Stored data entries:
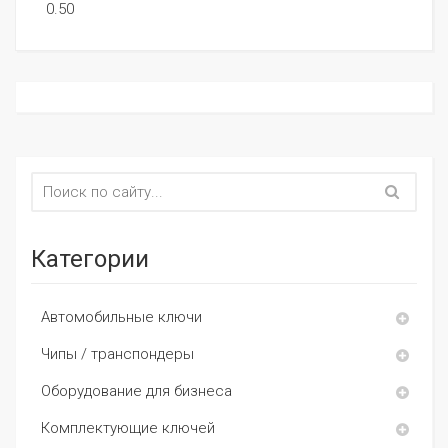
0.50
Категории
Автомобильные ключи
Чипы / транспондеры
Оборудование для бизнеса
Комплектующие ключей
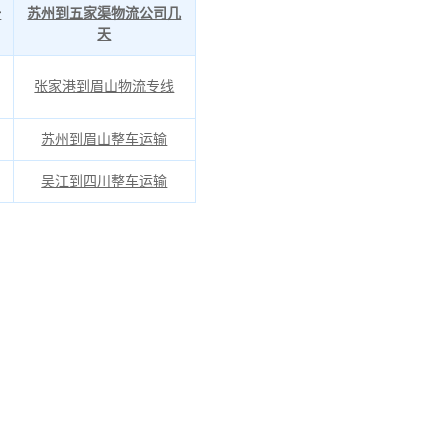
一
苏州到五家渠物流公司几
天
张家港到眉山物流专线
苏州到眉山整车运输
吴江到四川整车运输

• _TASK TO COMPLETE_: What is needed is an exact copy of the entries, without any images.

• _ANSWER SECTION_:
0.50
Категории
Автомобильные ключи
Чипы / транспондеры
Оборудование для бизнеса
Комплектующие ключей
一
苏州到五家渠物流公司几
天
张家港到眉山物流专线
苏州到眉山整车运输
吴江到四川整车运输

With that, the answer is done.